Au total, les 216 victimes d'erreur judiciaire que l'Innocence Project a contribué à libérer ont effectué 2 660 années de prison. James Woodard, libéré fin avril 2008, détient un triste "record" : condamné sous Reagan, en 1981, pour le viol et le meurtre de sa petite amie, il a passé 27 années en prison. Le profil de ces victimes d'erreur judiciaire révèle l'ampleur des discriminations à l'œuvre dans le système pénal américain : 70 % sont Noirs et Latinos, 30 % Blancs. En moyenne, ils avaient 26 ans lors de leur condamnation, mais le tiers d'entre eux avait entre 14 et 22 ans, et plusieurs étaient handicapés mentaux. Tous ou presque étaient indigents et n'avaient donc pas pu se payer d'avocat.
L'INNOCENCE PROJECT A LIBÉRÉ PLUS DE LA MOITIÉ DE SES "CLIENTS"
Pour Sheck et Neugel, leurs avocats, commis d'office et coupables d'avoir bâclé leur travail, sont au moins autant responsables de ces erreurs judiciaires que ceux qui ont sciemment contribués à les condamner. L'Innocence Project a en effet démontré, dans 65 % des cas, que l'expertise scientifique effectuée lors de leurs procès était erronée, et dans la moitié des affaires, que des policiers, ou encore le procureur, avaient usé de méthodes douteuses, voire frauduleuses. Dossiers "arrangés", témoignages orientés, occultation d'éléments "à décharge", fabrication de fausses preuves... en Virginie, un laboratoire d'expertise avait même fabriqué de toutes pièces 330 expertises de sorte qu'elles répondent le mieux à l'orientation prise par l'accusation.
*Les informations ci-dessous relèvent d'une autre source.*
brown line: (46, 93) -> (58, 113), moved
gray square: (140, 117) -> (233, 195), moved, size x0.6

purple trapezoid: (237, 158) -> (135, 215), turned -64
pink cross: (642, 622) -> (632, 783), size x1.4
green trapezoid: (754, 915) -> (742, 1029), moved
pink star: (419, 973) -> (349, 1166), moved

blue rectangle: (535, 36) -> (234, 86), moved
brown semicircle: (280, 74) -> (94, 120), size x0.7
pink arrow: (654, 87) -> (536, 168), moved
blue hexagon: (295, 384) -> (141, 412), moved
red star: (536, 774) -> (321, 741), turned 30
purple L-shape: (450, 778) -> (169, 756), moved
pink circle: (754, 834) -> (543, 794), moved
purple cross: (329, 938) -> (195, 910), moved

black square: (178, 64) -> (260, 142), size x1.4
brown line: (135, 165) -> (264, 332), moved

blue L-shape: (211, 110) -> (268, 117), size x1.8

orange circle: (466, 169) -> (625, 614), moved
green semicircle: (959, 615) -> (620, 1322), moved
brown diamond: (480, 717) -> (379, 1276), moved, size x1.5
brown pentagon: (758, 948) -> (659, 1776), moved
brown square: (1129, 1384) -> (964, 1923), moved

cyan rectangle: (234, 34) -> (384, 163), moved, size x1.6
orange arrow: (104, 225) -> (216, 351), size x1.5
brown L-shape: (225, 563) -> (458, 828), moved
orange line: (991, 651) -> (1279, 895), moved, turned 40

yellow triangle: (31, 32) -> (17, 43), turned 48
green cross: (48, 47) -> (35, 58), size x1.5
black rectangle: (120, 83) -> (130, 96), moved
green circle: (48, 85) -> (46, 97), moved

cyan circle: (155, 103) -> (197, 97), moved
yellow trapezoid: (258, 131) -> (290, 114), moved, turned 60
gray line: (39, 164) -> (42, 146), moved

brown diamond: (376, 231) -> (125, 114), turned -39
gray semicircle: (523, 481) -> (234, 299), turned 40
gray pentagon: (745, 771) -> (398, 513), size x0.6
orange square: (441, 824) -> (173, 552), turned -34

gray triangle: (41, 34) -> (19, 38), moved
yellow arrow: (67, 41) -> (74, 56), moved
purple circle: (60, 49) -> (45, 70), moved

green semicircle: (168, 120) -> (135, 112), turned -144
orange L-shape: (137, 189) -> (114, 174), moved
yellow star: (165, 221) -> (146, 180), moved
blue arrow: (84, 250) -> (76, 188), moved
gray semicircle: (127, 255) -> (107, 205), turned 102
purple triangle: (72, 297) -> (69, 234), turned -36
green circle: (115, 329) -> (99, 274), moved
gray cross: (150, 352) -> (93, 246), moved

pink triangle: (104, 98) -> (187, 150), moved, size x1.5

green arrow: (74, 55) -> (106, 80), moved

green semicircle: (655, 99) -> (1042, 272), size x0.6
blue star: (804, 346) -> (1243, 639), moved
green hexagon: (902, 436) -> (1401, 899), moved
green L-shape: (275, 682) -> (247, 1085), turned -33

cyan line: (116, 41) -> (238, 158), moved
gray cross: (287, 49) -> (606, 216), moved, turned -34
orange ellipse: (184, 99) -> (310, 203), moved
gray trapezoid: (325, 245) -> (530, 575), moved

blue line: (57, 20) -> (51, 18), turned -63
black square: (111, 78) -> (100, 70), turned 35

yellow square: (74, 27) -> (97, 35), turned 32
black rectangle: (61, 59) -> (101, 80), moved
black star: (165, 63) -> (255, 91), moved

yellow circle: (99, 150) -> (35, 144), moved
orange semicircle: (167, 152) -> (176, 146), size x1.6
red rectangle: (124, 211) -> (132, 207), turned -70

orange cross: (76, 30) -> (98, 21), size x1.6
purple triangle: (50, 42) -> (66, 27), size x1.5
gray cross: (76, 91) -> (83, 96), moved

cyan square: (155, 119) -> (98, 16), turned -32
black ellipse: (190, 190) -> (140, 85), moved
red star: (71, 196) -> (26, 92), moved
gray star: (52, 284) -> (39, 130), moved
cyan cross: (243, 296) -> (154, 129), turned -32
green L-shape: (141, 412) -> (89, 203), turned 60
Ces laboratoires, souvent privés, sont régis par une association professionnelle et non par une instance indépendante ou gouvernementale.
Plus de la moitié des condamnés dont l'Innocence Project a réouvert les dossiers ont été innocentés. Et s'il a fallu 13 ans pour que les 100 premières victimes d'erreur judiciaire soient libérées, les 100 suivantes l'ont été en 6 ans. Plus de 8 000 dossiers sont aujourd'hui en attente. Ils sont pris en charge par une cinquantaine d'organisations réunies au sein de l'Innocence Network, qui s'appuient sur des cabinets d'avocats, des écoles de droit mais aussi de journalisme. Et le réseau s'internationalise, avec des antennes basées en Australie, au Canada, en Grande-Bretagne et en Nouvelle-Zélande.
Initialement, il s'agissait d'innocenter les victimes d'erreur judiciaire. Aujourd'hui, et partant des données collectées, il s'agit aussi de réformer le système policier et judiciaire. 500 juridictions ont ainsi accepté d'enregistrer les interrogatoires après que l'Innocence Project a démontré que 25 % de ceux qu'il a innocentés - dont 35 % des mineurs et des handicapés - avaient avoué face aux policiers. Mais l'ONG fait face à de fortes résistances : 50 % des procureurs contestent les preuves réunies par l'Innocence Project. Ils ne s'excusent jamais, ne reconnaissent jamais leurs erreurs, et certains ont même refusé de poursuivre la personne que l'ADN avait finalement accusée (dans 82 cas, le vrai coupable a, en effet, été identifié).